Thursday, 19 March 2026

The Quiet Disappearance of Songs of Praise

The other day Hayley and I somehow ended up talking about Songs of Praise. Not exactly a cutting edge cultural discussion, I admit, but it was a Sunday morning and the conversation had already wandered through the weather, the garden and whether we had any decent tea bags left.



At some point I confidently announced that Songs of Praise had been cancelled years ago. Quietly dropped by the BBC, I said, probably after someone noticed that the average viewer remembered the Coronation the first time round. It sounded entirely plausible and I delivered this verdict with the sort of authority normally associated with people who have not checked anything at all.

It turns out, of course, that this was complete nonsense. The programme has not been cancelled. It is still alive and well on BBC One.

They have simply moved it to Sunday lunchtime.

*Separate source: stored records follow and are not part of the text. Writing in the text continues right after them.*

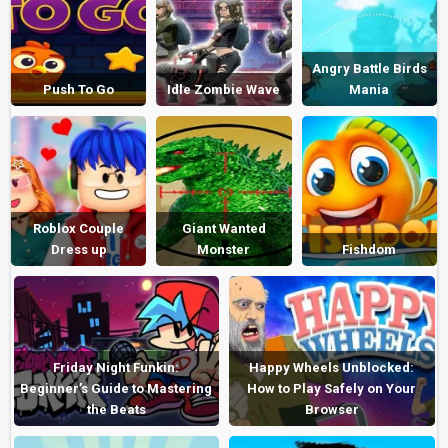
Angry Battle Birds
Push To Go
Idle Zombie Wave
Mania
Roblox Couple
Giant Wanted
Dress up
Monster
Fishdom
Friday Night Funkin:
Happy Wheels Unblocked:
Beginner’s Guide to Mastering
How to Play Safely on Your
the Beats
Browser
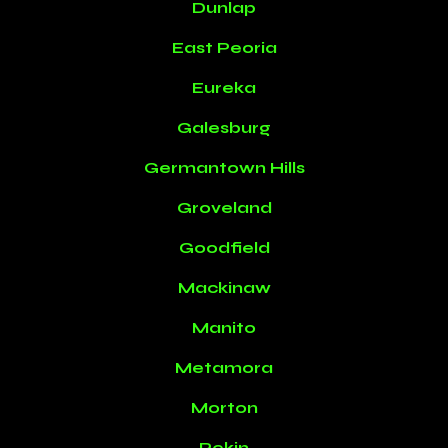
Dunlap
East Peoria
Eureka
Galesburg
Germantown Hills
Groveland
Goodfield
Mackinaw
Manito
Metamora
Morton
Pekin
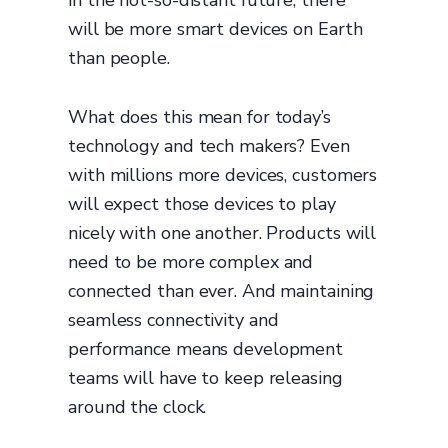
in the not-so-distant future, there
will be more smart devices on Earth
than people.
What does this mean for today’s
technology and tech makers? Even
with millions more devices, customers
will expect those devices to play
nicely with one another. Products will
need to be more complex and
connected than ever. And maintaining
seamless connectivity and
performance means development
teams will have to keep releasing
around the clock.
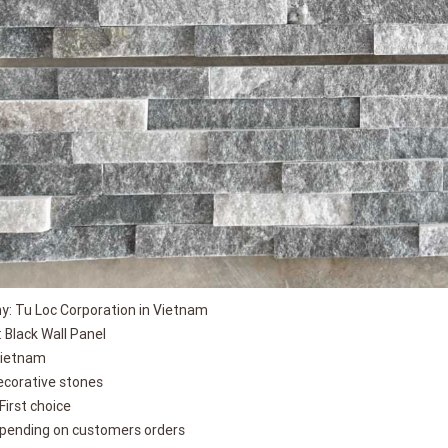
: Tu Loc Corporation in Vietnam
 Black Wall Panel
Vietnam
ecorative stones
 First choice
epending on customers orders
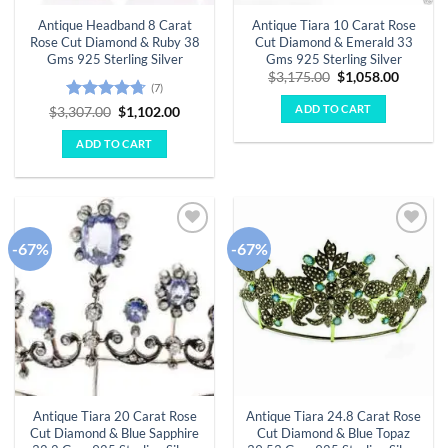
Antique Headband 8 Carat
Antique Tiara 10 Carat Rose
Rose Cut Diamond & Ruby 38
Cut Diamond & Emerald 33
Gms 925 Sterling Silver
Gms 925 Sterling Silver
Original
Curren
$
3,175.00
$
1,058.00
(7)
price
price
was:
is:
ADD TO CART
Rated
4.71
Original
Current
$
3,307.00
$
1,102.00
$3,175.00.
$1,058.
price
price
out of 5
was:
is:
ADD TO CART
$3,307.00.
$1,102.00.
-67%
-67%
Add to
Add to
wishlist
wishlist
Antique Tiara 20 Carat Rose
Antique Tiara 24.8 Carat Rose
Cut Diamond & Blue Sapphire
Cut Diamond & Blue Topaz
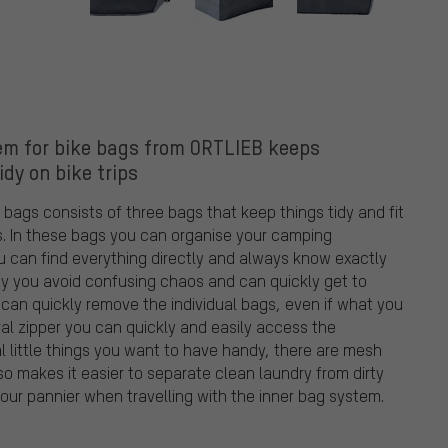
em for bike bags from ORTLIEB keeps
idy on bike trips
bags consists of three bags that keep things tidy and fit
ls. In these bags you can organise your camping
 can find everything directly and always know exactly
s way you avoid confusing chaos and can quickly get to
 can quickly remove the individual bags, even if what you
ral zipper you can quickly and easily access the
l little things you want to have handy, there are mesh
so makes it easier to separate clean laundry from dirty
your pannier when travelling with the inner bag system.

Now for decades Songs of Praise occupied what broadcasters used to call the “God slot”. Early Sunday evening, just as the weekend was gently winding down and people were beginning to contemplate Monday morning. The roast had settled, the washing up was done, and somewhere across Britain a choir in sensible cardigans was warming up to sing Guide Me O Thou Great Redeemer.

Even people who never watched it knew exactly when it was on. It sat there in the schedule like a sort of national punctuation mark at the end of the weekend. You might not tune in, but you knew it was there, humming away politely in the background.

Now apparently it goes out around Sunday lunchtime.

Sunday lunchtime is not a time when the British public is sitting quietly contemplating Anglican hymnody. Sunday lunchtime is when people are arguing about the timing of the roast potatoes, or standing in the kitchen wondering why the oven isn’t hot yet despite being on for twenty minutes. Half the country is trying to peel carrots and the other half is in the garage looking for a screwdriver they were holding five minutes earlier.

Which rather explains my mistake. I assumed the programme had been cancelled because, in any practical sense, it has been.

Somewhere in Britain a choir from Shropshire is still singing its heart out to the nation. The nation, meanwhile, is elbow deep in gravy looking for the vegetable peeler.